No quedó otra cosa que confiarse a don Joaquín Lopeley, director del diario (que Dios lo tenga en su santo reino), y él arregló todo ese tremendo lío, no sin antes echarle una buena reprimenda.
Cuenta Roberto:
En realidad no había necesidad de entrevistar a las autoridades, no encontramos al Alcalde, andaba campo adentro errando animales y todo se hizo en base a elocuentes fotografías. Me acompañaba Julio Brynlidsen, uno de los mejores reporteros gráficos que he conocido.
Después de nuestra información para La Estrella de Valparaíso, el jefe de crónica quedó muy satisfecho, estaba empeñado en una campaña para el mejoramiento de calles y plazas de los pueblos vecinos. Las autoridades quedaron por el suelo. Salió la información y al día subsiguiente el secretario de la alcaldía me citó a responder como hombre ante el alcalde. Fuimos con Brynlidsen a entrevistarnos con el personaje. Yo, por precaución me eché al bolsillo la pistola. En la estación fuimos recibidos por el ofendido, un hombronazo de dos metros de estatura y ciento cincuenta kilos de peso que, después de los saludos de rigor, me invitó a sacarme la chaqueta y arreglar ahí mismo, en plena Estación, el asunto “a la chilena” – es decir - a puñete limpio.

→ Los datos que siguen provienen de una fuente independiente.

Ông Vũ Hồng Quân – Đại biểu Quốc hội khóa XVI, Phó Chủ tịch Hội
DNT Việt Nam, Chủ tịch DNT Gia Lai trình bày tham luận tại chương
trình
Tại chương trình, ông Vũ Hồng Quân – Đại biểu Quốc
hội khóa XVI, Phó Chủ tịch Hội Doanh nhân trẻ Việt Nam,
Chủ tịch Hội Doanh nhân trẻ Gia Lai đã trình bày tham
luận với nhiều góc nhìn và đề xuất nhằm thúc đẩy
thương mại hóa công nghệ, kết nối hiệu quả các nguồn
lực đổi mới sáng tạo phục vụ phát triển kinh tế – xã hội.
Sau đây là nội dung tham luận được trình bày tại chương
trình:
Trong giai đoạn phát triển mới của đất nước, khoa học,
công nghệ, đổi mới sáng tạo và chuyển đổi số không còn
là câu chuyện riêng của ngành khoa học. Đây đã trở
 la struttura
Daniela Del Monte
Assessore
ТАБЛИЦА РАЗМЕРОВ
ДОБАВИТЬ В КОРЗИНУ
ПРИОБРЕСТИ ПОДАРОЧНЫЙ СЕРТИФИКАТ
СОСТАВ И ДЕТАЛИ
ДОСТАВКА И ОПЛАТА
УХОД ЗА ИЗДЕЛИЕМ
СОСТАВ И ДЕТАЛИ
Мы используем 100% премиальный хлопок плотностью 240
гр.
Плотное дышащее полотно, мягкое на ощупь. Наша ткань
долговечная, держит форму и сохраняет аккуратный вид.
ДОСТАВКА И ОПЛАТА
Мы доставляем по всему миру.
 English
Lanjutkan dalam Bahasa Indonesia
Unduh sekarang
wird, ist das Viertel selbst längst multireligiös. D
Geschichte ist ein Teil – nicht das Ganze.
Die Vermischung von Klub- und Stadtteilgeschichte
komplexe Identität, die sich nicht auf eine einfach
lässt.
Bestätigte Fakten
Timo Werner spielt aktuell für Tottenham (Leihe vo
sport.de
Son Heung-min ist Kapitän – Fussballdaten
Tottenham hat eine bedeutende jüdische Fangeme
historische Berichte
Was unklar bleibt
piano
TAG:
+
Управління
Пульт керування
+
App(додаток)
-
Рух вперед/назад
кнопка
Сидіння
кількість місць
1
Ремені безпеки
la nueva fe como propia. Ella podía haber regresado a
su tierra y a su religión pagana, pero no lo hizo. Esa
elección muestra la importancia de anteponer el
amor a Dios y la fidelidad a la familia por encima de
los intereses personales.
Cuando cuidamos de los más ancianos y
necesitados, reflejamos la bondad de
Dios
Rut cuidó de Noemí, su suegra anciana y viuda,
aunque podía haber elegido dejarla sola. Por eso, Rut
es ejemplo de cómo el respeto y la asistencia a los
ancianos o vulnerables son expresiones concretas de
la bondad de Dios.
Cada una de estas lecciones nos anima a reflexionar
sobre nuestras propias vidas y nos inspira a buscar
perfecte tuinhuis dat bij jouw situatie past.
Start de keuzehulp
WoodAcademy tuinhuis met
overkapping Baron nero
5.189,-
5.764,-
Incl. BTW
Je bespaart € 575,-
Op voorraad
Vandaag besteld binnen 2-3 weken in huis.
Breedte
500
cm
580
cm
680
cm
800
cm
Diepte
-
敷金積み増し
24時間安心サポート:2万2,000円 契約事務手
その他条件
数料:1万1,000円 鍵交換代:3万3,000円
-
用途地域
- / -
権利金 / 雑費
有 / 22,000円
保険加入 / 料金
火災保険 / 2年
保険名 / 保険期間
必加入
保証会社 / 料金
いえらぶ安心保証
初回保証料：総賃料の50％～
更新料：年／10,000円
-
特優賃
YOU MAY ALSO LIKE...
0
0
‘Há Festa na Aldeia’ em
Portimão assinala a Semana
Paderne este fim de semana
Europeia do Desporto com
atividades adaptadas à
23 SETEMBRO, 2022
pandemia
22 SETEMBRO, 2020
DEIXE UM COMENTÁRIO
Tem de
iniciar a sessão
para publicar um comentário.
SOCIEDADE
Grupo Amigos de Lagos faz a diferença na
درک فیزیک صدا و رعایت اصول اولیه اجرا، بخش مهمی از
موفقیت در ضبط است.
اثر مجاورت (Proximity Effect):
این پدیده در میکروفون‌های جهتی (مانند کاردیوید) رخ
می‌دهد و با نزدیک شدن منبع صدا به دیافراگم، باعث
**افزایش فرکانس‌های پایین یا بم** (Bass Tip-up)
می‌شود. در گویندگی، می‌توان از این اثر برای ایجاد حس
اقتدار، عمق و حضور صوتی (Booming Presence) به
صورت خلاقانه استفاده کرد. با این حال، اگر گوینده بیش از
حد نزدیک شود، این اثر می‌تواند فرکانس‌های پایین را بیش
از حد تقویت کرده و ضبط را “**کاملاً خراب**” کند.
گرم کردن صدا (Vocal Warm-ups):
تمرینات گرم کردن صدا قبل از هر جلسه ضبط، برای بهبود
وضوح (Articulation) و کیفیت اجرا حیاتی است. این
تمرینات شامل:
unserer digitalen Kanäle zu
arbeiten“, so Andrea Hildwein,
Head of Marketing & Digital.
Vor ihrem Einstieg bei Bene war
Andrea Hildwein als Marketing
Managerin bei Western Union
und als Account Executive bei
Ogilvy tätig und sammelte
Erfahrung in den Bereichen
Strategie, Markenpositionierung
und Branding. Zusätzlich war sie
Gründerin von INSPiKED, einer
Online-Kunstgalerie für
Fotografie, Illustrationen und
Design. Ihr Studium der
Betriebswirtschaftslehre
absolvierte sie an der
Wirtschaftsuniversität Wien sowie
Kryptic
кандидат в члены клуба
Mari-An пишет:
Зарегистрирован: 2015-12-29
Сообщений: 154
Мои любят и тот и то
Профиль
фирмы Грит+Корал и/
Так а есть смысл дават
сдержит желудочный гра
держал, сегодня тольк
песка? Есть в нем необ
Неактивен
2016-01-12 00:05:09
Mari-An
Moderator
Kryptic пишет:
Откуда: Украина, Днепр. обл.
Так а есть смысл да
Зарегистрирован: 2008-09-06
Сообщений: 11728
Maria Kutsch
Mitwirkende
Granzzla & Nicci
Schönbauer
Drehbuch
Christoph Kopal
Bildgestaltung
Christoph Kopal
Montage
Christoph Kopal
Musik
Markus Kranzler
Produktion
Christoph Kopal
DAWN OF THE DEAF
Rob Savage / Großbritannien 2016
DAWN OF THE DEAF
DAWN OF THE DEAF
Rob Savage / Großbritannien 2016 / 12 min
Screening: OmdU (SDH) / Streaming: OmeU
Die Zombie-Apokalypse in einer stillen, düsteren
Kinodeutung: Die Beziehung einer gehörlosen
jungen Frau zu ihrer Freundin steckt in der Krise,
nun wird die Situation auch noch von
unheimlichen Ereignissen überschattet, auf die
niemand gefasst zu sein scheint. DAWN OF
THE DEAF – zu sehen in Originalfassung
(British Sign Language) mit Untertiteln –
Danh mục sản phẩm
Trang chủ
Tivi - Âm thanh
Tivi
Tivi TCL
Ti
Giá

Mientras tanto Brynlidsen se preparaba para lo peor. Yo, al ver que se me venia encima ese tremendo sujeto, saqué la pistola. El alcalde, sujetando sus ímpetus, mostró un buen revolver y me explicó que las cosas en ese pueblo se arreglaban “a lo hombre”. Intervino el secretario quién decidió que era la hora del aperitivo y que podríamos seguir discutiendo en el Circulo Social de la Localidad. Así se hizo, y a eso de la una de la tarde, después de explicaciones y bríndis, todo quedó arreglado, pero tuvimos que aceptar un almuerzo, y a las seis de la tarde acompañar a las autoridades a una Quinta de Recreo, situada en un pueblo vecino, donde había unas niñas “que le pegaban muy bien a la guitarra”. Hubo que complacerlo y sacrificarse como buenos periodistas. A las nueve, el alcalde dejaba su revolver en manos de “la patrona”, como garantía de una cena. Unos 30 minutos después, “mi negra” y la "pluma fuente" de Brynildsen corrían la misma suerte.
En el último tren de la noche llegamos con dolor de cabeza al puerto, pero contentos de habernos sacrificado por la profesión.
Éramos dos caballeros de la pluma con el honor intacto.